AIM OF THE EXERCISE: The lines from the one holding "Quoci.it (193, 802)" through the end of the records below are to be written out exactly, and nothing else; pictures are to be left out.

THE DATA:

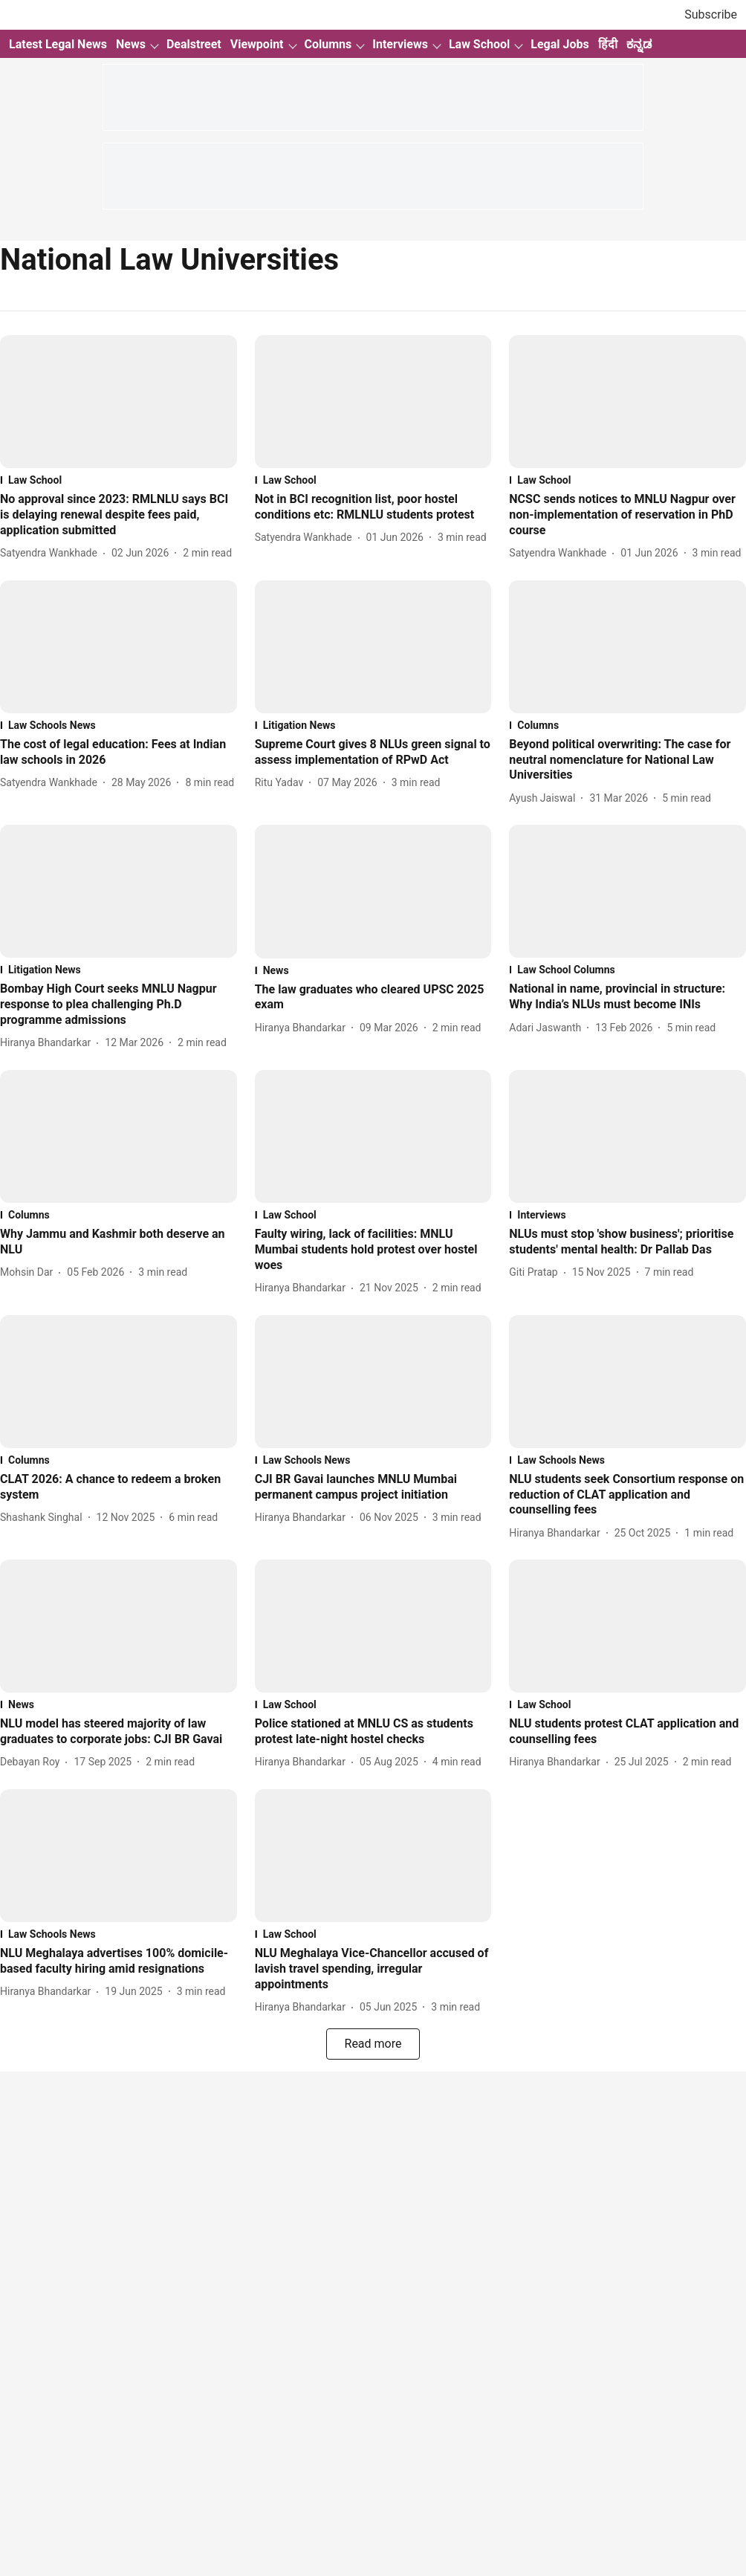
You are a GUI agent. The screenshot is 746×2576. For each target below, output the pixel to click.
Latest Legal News (58, 44)
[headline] (118, 515)
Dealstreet (193, 44)
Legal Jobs (559, 44)
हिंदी (607, 44)
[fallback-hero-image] (118, 401)
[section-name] (118, 480)
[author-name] (51, 553)
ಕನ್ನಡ (639, 44)
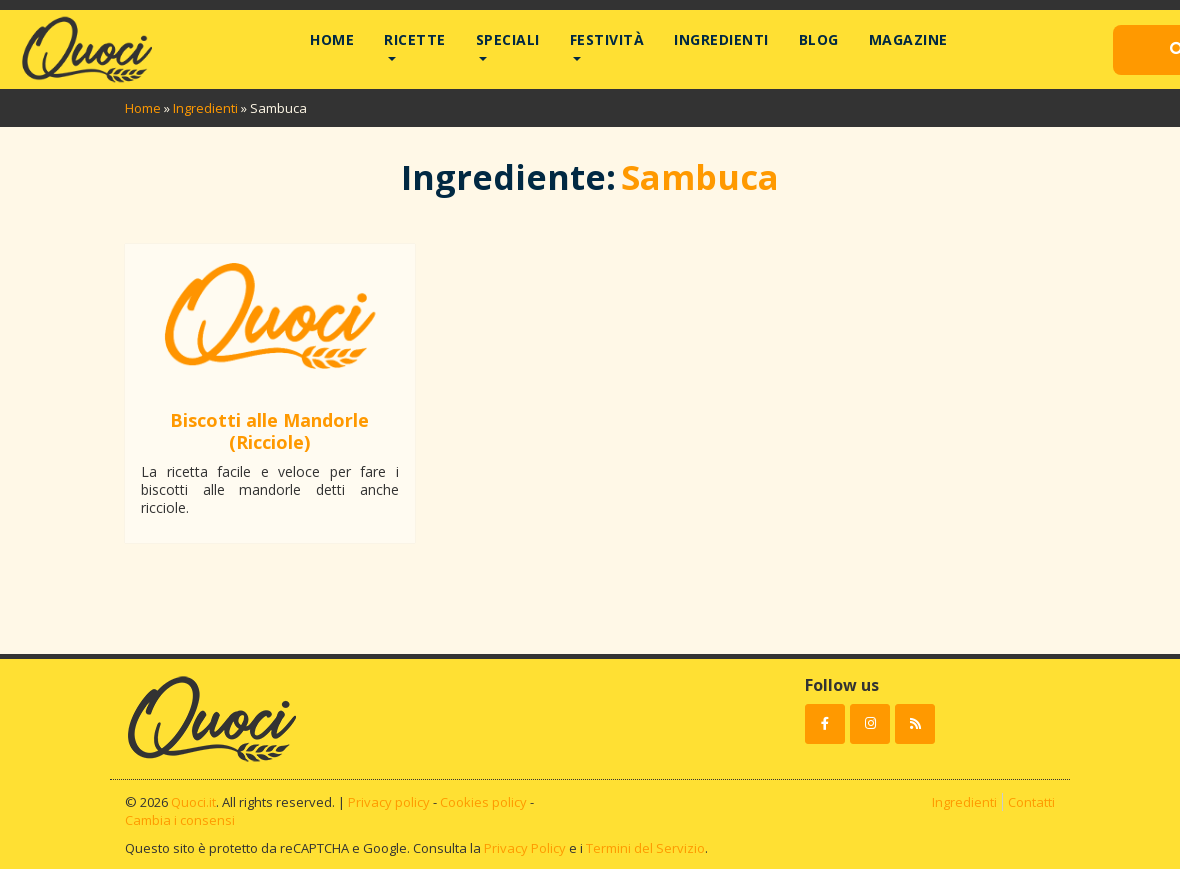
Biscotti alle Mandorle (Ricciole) (269, 431)
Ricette (415, 39)
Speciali (508, 39)
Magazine (908, 39)
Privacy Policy (525, 848)
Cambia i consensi (180, 820)
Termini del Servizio (645, 848)
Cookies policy (483, 802)
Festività (607, 39)
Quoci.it (193, 802)
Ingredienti (721, 39)
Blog (819, 39)
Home (332, 39)
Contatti (1031, 802)
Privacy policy (389, 802)
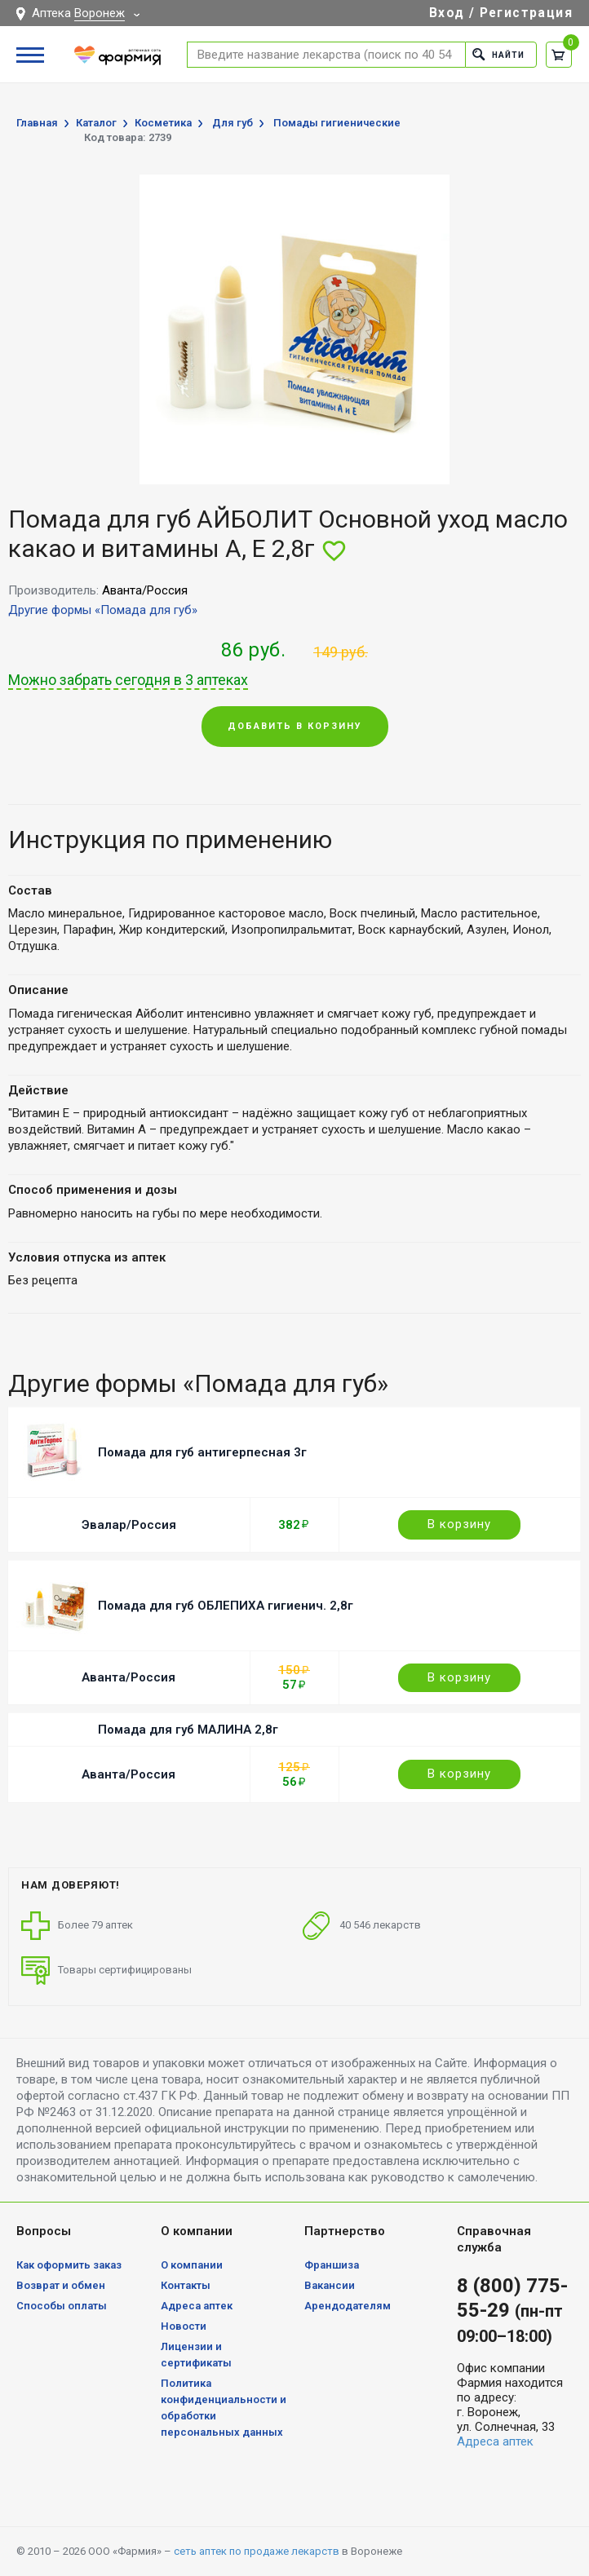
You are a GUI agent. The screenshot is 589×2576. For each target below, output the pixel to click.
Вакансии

OUTPUT OF THE TASK:
Quoci.it (193, 802)
Ingredienti (721, 39)
Blog (819, 39)
Home (332, 39)
Contatti (1031, 802)
Privacy policy (389, 802)
You are a GUI agent. The screenshot is 589×2576. For each target below, output the pixel to click.
Вакансии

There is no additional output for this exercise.